- Assigned task -
Go to the line below that contains "Identify the location". From there to the end of the records, reproduce each line exactly, except the pictures.

/---

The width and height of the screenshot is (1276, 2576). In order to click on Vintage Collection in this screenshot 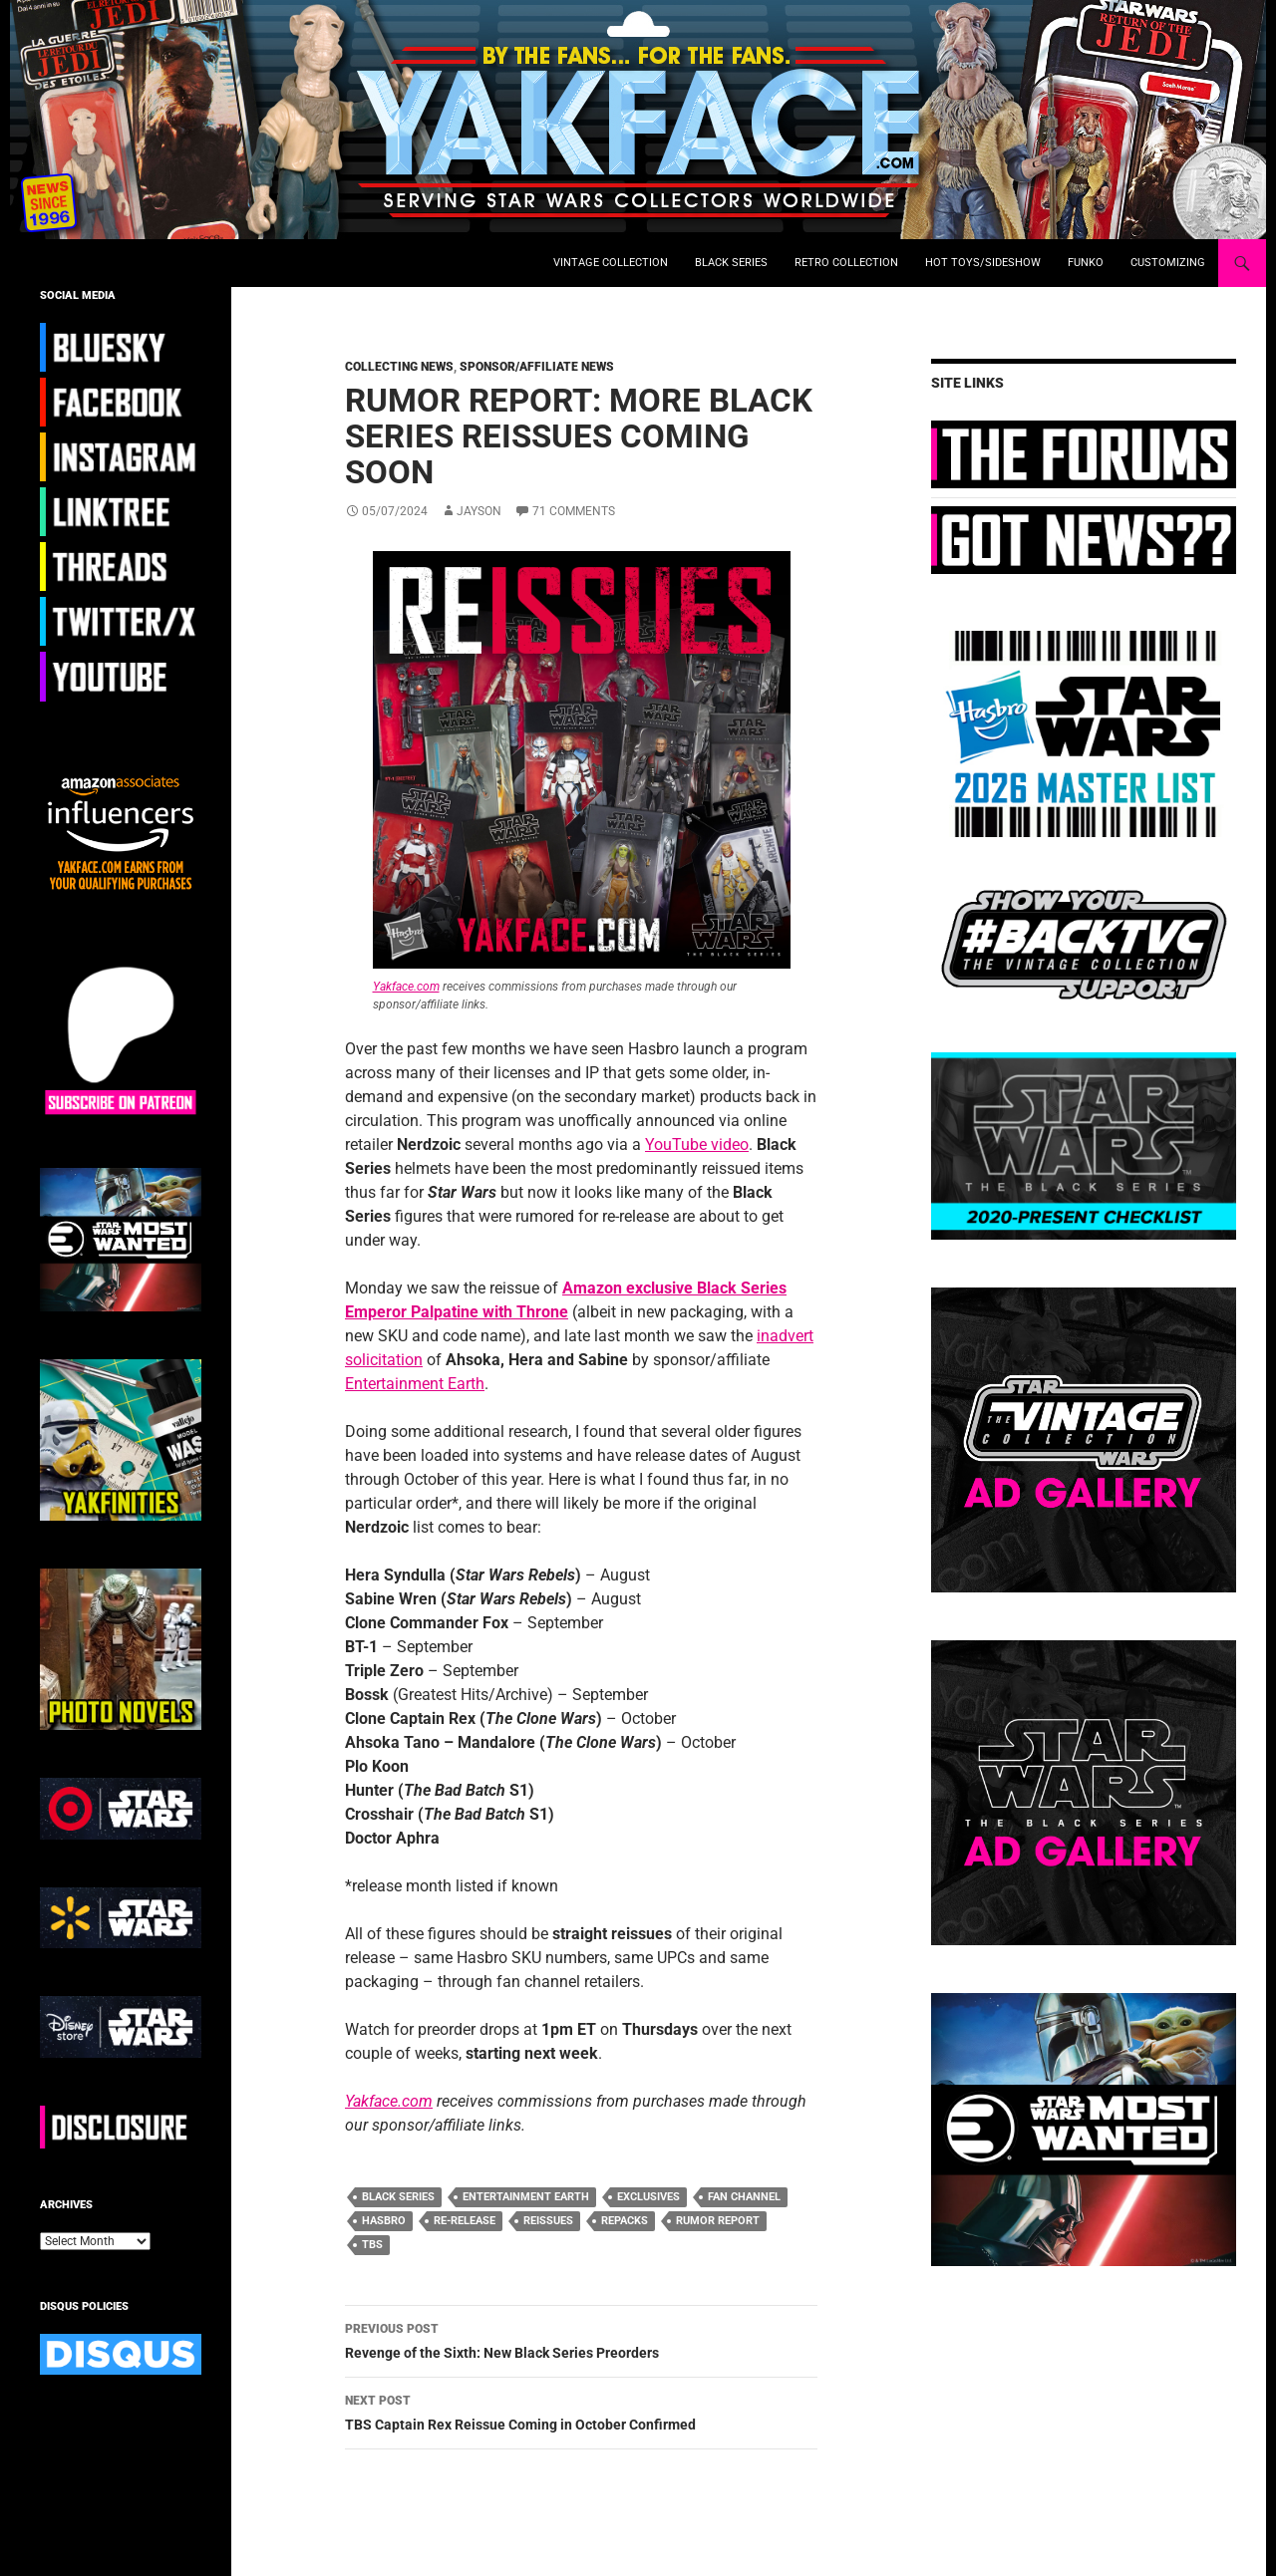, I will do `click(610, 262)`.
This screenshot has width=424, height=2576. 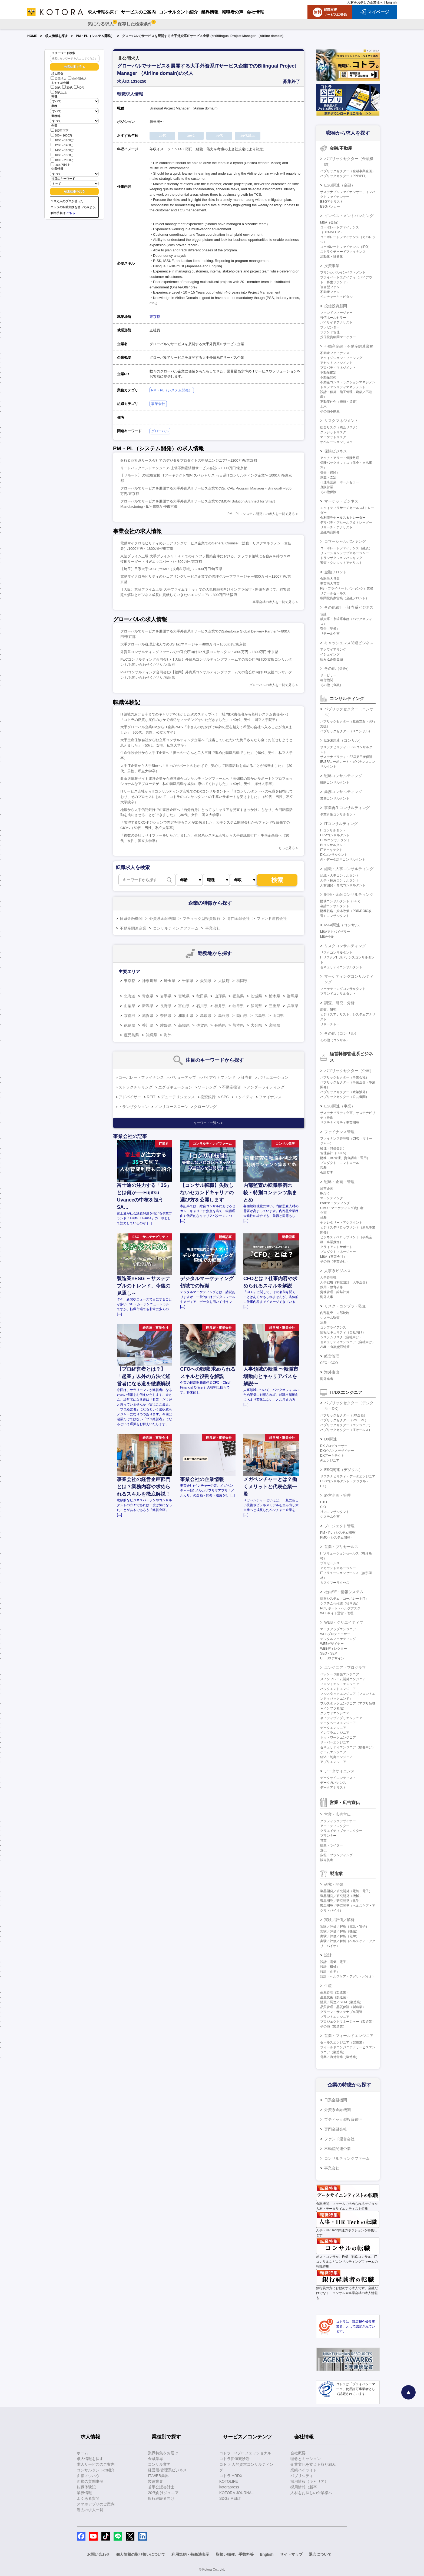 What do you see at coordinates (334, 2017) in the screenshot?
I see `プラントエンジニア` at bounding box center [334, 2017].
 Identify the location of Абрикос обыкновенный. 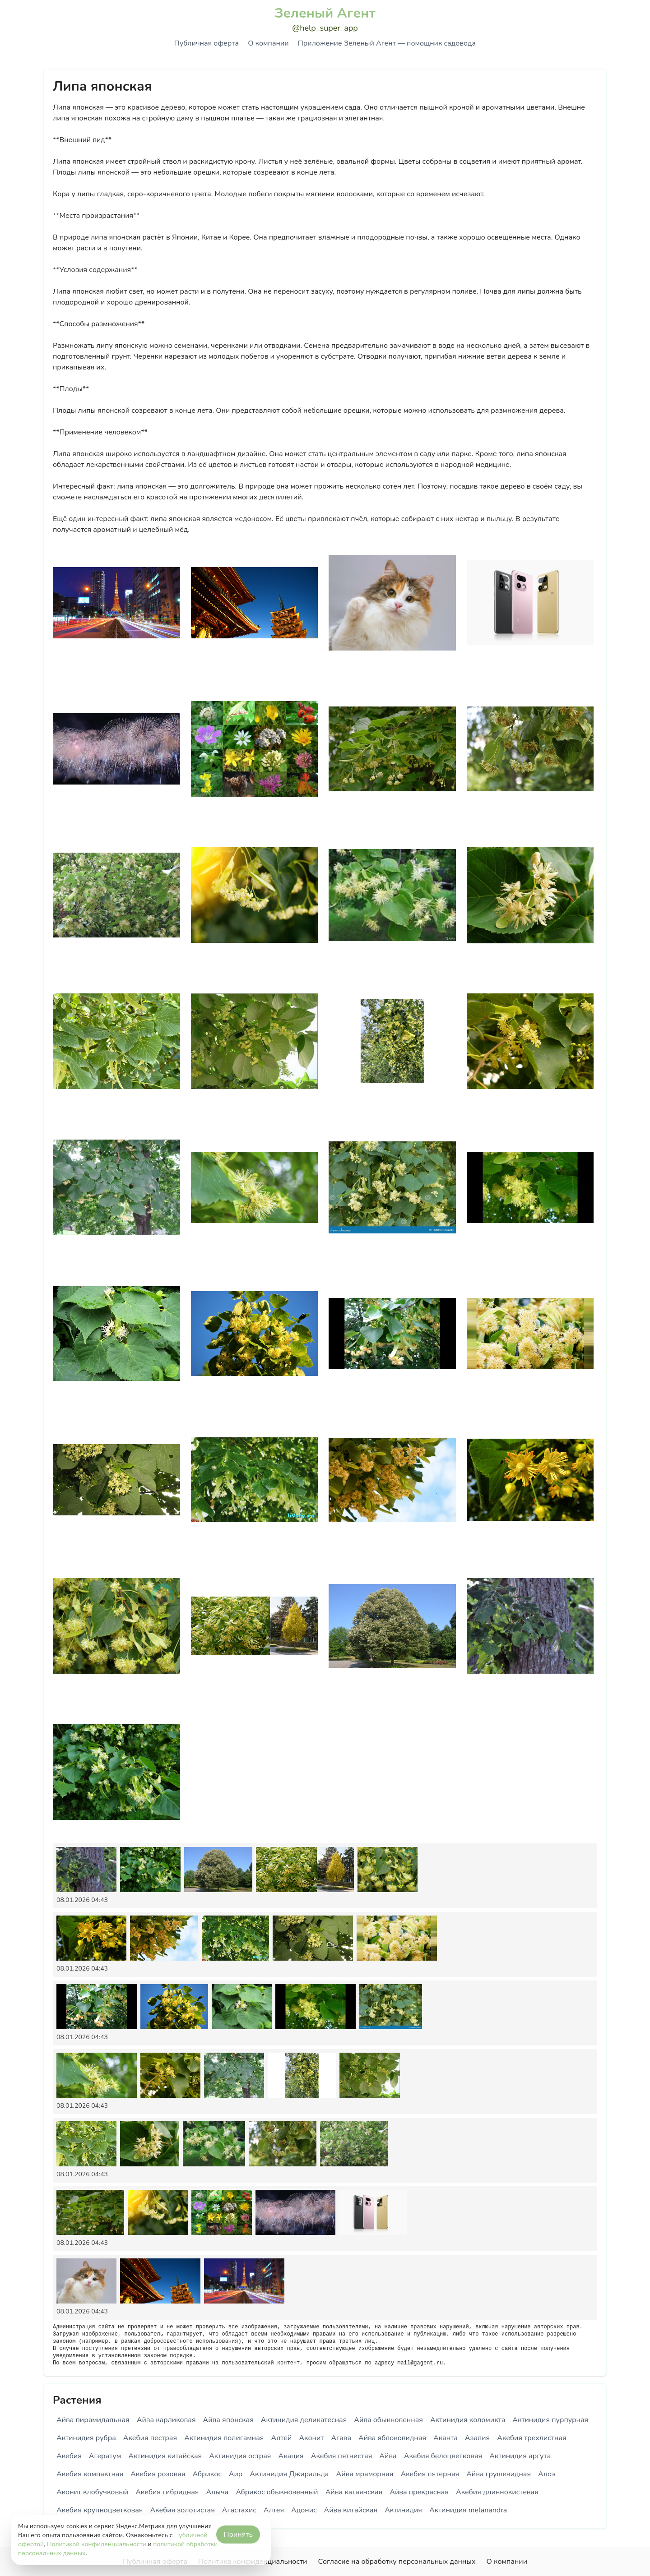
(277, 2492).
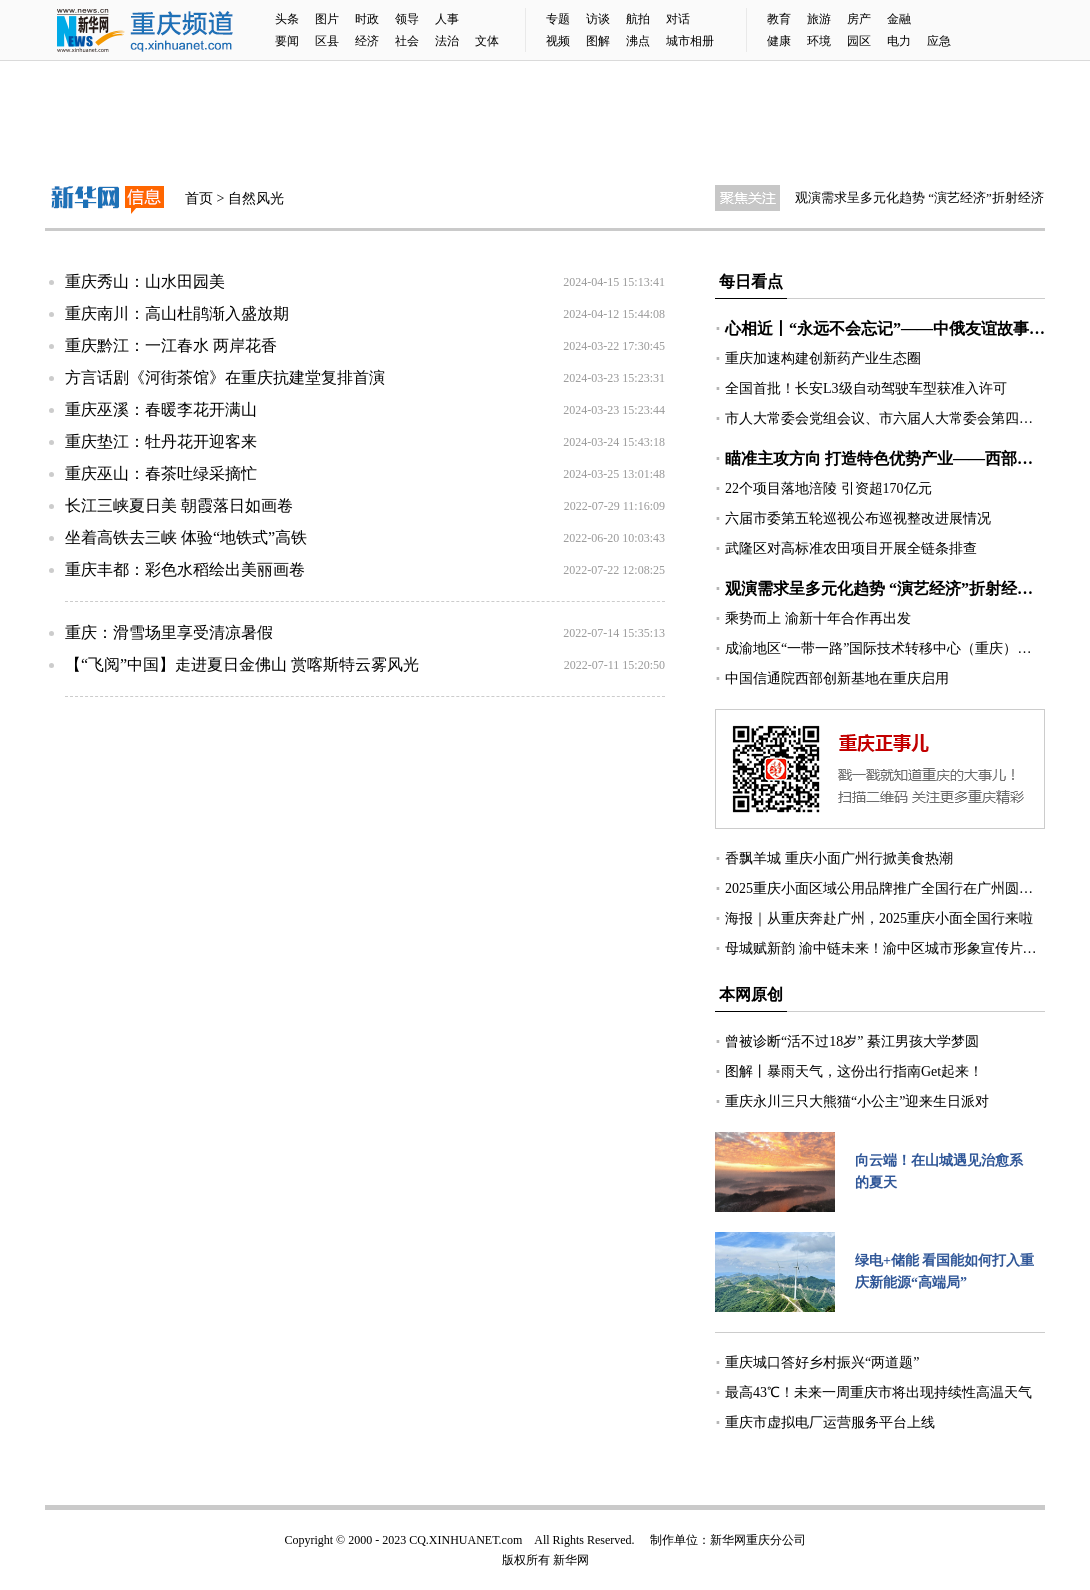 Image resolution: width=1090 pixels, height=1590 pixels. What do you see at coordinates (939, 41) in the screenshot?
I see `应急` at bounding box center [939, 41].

\---

- Written solution -
 Identify the location of Абрикос обыкновенный. 
(277, 2492).
 Image resolution: width=1090 pixels, height=1590 pixels. What do you see at coordinates (939, 41) in the screenshot?
I see `应急` at bounding box center [939, 41].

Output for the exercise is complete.